Elle ne devait vivre que vingt ans. La tour Eiffel, élevée en deux ans, deux mois et cinq jours pour l’Exposition universelle de 1889, doit sa silhouette aux ingénieurs Koechlin et Nouguier et à l’architecte Sauvestre, son nom au patron qui crut au projet, et sa survie à la science : devenue antenne de radio géante en 1909, elle échappa au démontage prévu. Aujourd’hui, 300 mètres de fer puddlé (330 avec les antennes), sept millions de visiteurs par an et un scintillement qui fait lever les yeux au monde entier.
Où se trouve la tour Eiffel ? Repères sur le plan de Paris
Champ-de-Mars, 7e, entre École militaire et Seine. Métro Bir-Hakeim (6), RER C Champ de Mars. Le musée du quai Branly est à cinq minutes, la colline de Chaillot juste en face. Épingle sur notre carte de Paris, et notre grande page illustrée lui raconte sa construction, étage par étage.
Une histoire : le pari de fer
Trois cents artistes signent en 1887 une protestation contre « l’inutile et monstrueuse tour ». Gustave Eiffel répond en chiffres : 18 038 pièces de fer, 2,5 millions de rivets, 5 300 dessins d’atelier, aucune victime sur le chantier de montage, une précision d’horloger (les trous de rivets tombaient juste au dixième de millimètre). Plus haut monument du monde jusqu’en 1930, la tour servit d’antenne, de laboratoire météo, de poste d’écoute pendant la Grande Guerre (le message qui fit arrêter Mata Hari y fut intercepté), et même de panneau publicitaire lumineux pour Citroën dans les années 1920.
Que voir, que vivre ?
- Le 1er étage et son plancher de verre, le 2e pour la plus belle lecture de Paris, le sommet et le bureau reconstitué de Gustave Eiffel.
- Le scintillement : cinq minutes au début de chaque heure, de la tombée de la nuit à 1 h du matin.
- Les jardins repaysagés au pied des piliers, gratuits, et la perspective du Trocadéro.
- Champagne au sommet, macarons au 2e, table gastronomique au 1er : la tour se déguste aussi.
Modalités, billets et infos pratiques
- Adresse : Champ-de-Mars, 5 avenue Anatole-France, 75007 Paris.
- Billets : réservation horaire en ligne fortement conseillée sur toureiffel.paris ; l’escalier (674 marches jusqu’au 2e) est moins cher et sans file ou presque.
- Horaires indicatifs : tous les jours, jusqu’à minuit environ en été.

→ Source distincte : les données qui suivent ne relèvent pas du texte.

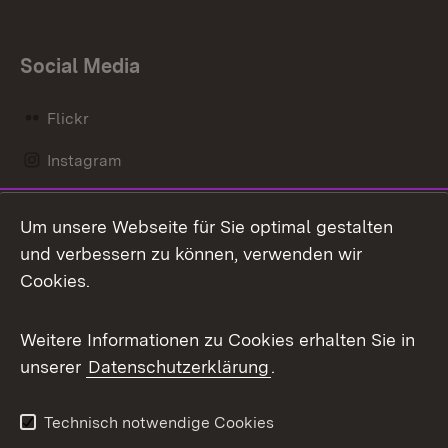
Social Media
Flickr
Instagram
LinkedIn
Um unsere Webseite für Sie optimal gestalten
Mastodon
und verbessern zu können, verwenden wir
Cookies.
Messenger
Social Wall
Weitere Informationen zu Cookies erhalten Sie in
unserer
Datenschutzerklärung
.
X / Twitter
Youtube
Technisch notwendige Cookies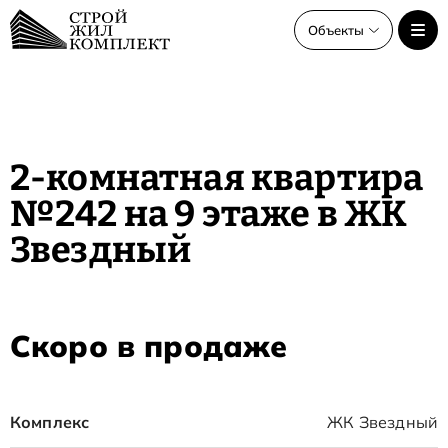
Объекты
Объекты
Все объекты
2-комнатная квартира
ЖК Звёздный старт
№242 на 9 этаже в ЖК
ЖК Звёздный
Звездный
Скоро в продаже
Комплекс
ЖК Звездный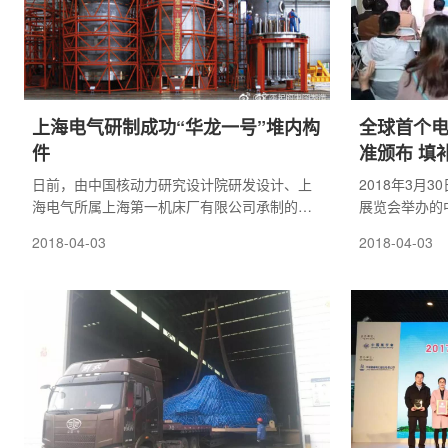
上海电气研制成功“华龙一号”堆内构
全球首个
件
准颁布 填
日前，由中国核动力研究设计院研发设计、上
2018年3月
海电气所属上海第一机床厂有限公司承制的全
展览会举办的
球首台华龙一号——福清5号机组堆内构件设备
由中广核核技
2018-04-03
2018-04-03
和流致振动传感器安装保护部件顺利通过验
达胜加速器技
收，标志着中国自主知识产权的三代核电堆内
清华大学发起
构件
纸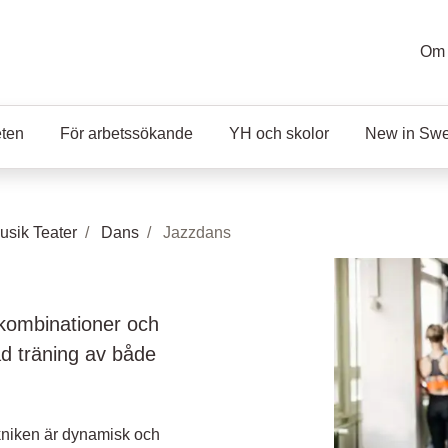
Om 
eten
För arbetssökande
YH och skolor
New in Sw
sik Teater
Dans
Jazzdans
kombinationer och
d träning av både
ekniken är dynamisk och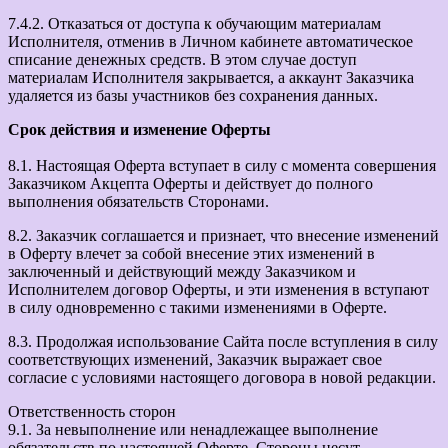
7.4.2. Отказаться от доступа к обучающим материалам
Исполнителя, отменив в Личном кабинете автоматическое
списание денежных средств. В этом случае доступ
материалам Исполнителя закрывается, а аккаунт Заказчика
удаляется из базы участников без сохранения данных.
Срок действия и изменение Оферты
8.1. Настоящая Оферта вступает в силу с момента совершения
Заказчиком Акцепта Оферты и действует до полного
выполнения обязательств Сторонами.
8.2. Заказчик соглашается и признает, что внесение изменений
в Оферту влечет за собой внесение этих изменений в
заключенный и действующий между Заказчиком и
Исполнителем договор Оферты, и эти изменения в вступают
в силу одновременно с такими изменениями в Оферте.
8.3. Продолжая использование Сайта после вступления в силу
соответствующих изменений, Заказчик выражает свое
согласие с условиями настоящего договора в новой редакции.
Ответственность сторон
9.1. За невыполнение или ненадлежащее выполнение
обязательств по настоящей Оферте, Стороны несут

- Durée conseillée : 2 h à 3 h, sécurité comprise.
Petites histoires et grandes anecdotes
Eiffel s’était réservé au sommet un petit appartement de bois, où il reçut Thomas Edison en 1889 : on y voit encore leurs mannequins de cire trinquer au phonographe. En 1912, le tailleur volant Franz Reichelt sauta du premier étage avec son costume-parachute, hélas sans succès ; en 1923, un journaliste descendit l’escalier à bicyclette ; et chaque année, des coureurs grimpent les 1 665 marches en moins de dix minutes. La Dame de fer grandit même l’été : la dilatation lui offre une quinzaine de centimètres au soleil.
Nos conseils pour la visite
Réservez le premier créneau du matin ou la nocturne d’après 21 h, montez par l’escalier si vos jambes suivent (le fer se raconte mieux de près), et gardez le sommet pour un jour de grand ciel. La photo classique se prend du Trocadéro à l’aube, la plus paisible depuis la passerelle de Bir-Hakeim. Et pour comprendre la colline d’en face, enchaînez avec la Cité de l’architecture.
330 mètres avec ses antennes actuelles, pour 300 mètres de structure à l’origine (312 avec le drapeau de 1889). Elle est restée le plus haut monument du monde pendant quarante et un ans, jusqu’au Chrysler Building en 1930.
C’est très vivement conseillé : les billets horodatés en ligne évitent une à trois heures de file. L’option escalier, en vente sur place et en ligne, reste la plus souple et la moins chère.
20 000 ampoules à éclats, installées pour l’an 2000 et adoptées définitivement : elles pétillent cinq minutes au début de chaque heure, de la nuit tombée jusqu’à 1 h du matin (dernier scintillement).
Sa concession expirait en 1909, mais Gustave Eiffel en avait fait une antenne scientifique : télégraphie sans fil, météo, heure légale diffusée au monde. Devenue stratégique, elle fut conservée, puis aimée.